Una historia

Cuando era niño, me contaron una historia. No estoy seguro de cuánto de cierto tiene, aunque diría que mucho, ni de recordar minuciosamente todos los detalles. Aún así, hoy voy a compartirla contigo.

La protagonista es una persona de mi familia, lejana. Una señora, mucho mayor que yo. Llegué a conocerla, aunque apenas la recuerdo porque falleció siendo yo muy joven aún.

Años atrás y con motivo de una efeméride, alguien había tomado una decisión. No recuerdo cuántos años, ni recuerdo qué acontecimiento se celebraba. Pero recuerdo que ella nunca había salido de Asturias, probablemente nunca había ido más allá de un radio de cuarenta o cincuenta kilómetros de su casa. En toda su vida. Y sus hijos tomaron la decisión de llevar a sus padres de viaje, en concreto con destino a una obra en un reconocido teatro de Madrid durante un fin de semana.

Para una persona de condición humilde que había nacido, crecido, vivido y trabajado en un entorno rural asturiano de la época toda su vida, no es de extrañar que se tratase de una experiencia única. Todo era nuevo, todo era glamouroso.
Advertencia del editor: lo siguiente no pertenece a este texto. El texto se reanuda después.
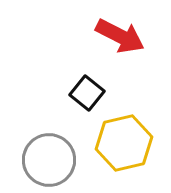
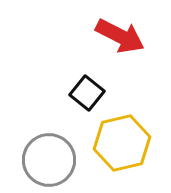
yellow hexagon: moved 2 px left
No había verde rodeándola, no se olía el mar ni se escuchaban los cencerros de las vacas. En su lugar, grandes avenidas, luces, ruido y murmullo, y muchas personas vestidas elegantemente por todas partes.

Y al terminar la obra, lo vio. Estaba allí, charlando con otras personas. Elegante, bien aseado y afeitado. Se lo dijo a su marido, que inmediatamente le dijo que se equivocaba. Pero ella estaba segura. Insistió, y espero el momento en que el círculo en torno a él se redujese para acercarse. Le llamó por su nombre y él se giró, la reconoció, y la saludó efusivamente.

Él les invitó a cenar y ellos no pudieron negarse. Les alegraba verle, pero sobre todo les corroía la curiosidad.

Ese hombre que estaba ante ella a la salida del teatro se había sentado varias veces a su mesa, en su humilde casa en la costa central asturiana. Hacía unos años que no le veía, pero durante varios antes lo estuvo haciendo, una vez por año. Su aspecto en las ocasiones en que comió con ella y su familia era muy diferente. Cenaron, y charlaron, y contó su historia.

Era una persona adinerada, ya de cuna, con negocios y propiedades. Pero su estresante vida se detenía una vez por año. Cada verano durante varios años viajó a Asturias, con lo puesto. Vagó, pidió limosna, y durmió donde pudo dormir. Como cualquier persona que no tuviese más que lo puesto ni nadie a quien acudir.

Hacía un paréntesis en una vida para vivir otra opuesta, durante unas semanas. Cada año. Y comió a la mesa de familias humildes pero hospitalarias que no dudaron en compartirla con él. Personas que no sabían lo que era tener mucho de casi nada, pero sabían compartir lo que había. Y pasadas unas semanas, regresaba a su ajetreada vida en Madrid por un año más.

Ella se alegró de volver a verle, aunque no comprendió muy bien todo lo que él le contó. Y él se alegró de verla a ella, y comprendió perfectamente que ella no lo comprendiese.

Hoy podría parecer algo normal. En aquella época lo parecía —y era— mucho menos.

Esa es la historia de un paréntesis. Quizá en determinada situación o momento sea necesario. Y quizá solamente lo comprenda en profundidad quien lo necesita. Todo puede agotar, cuando es demasiado.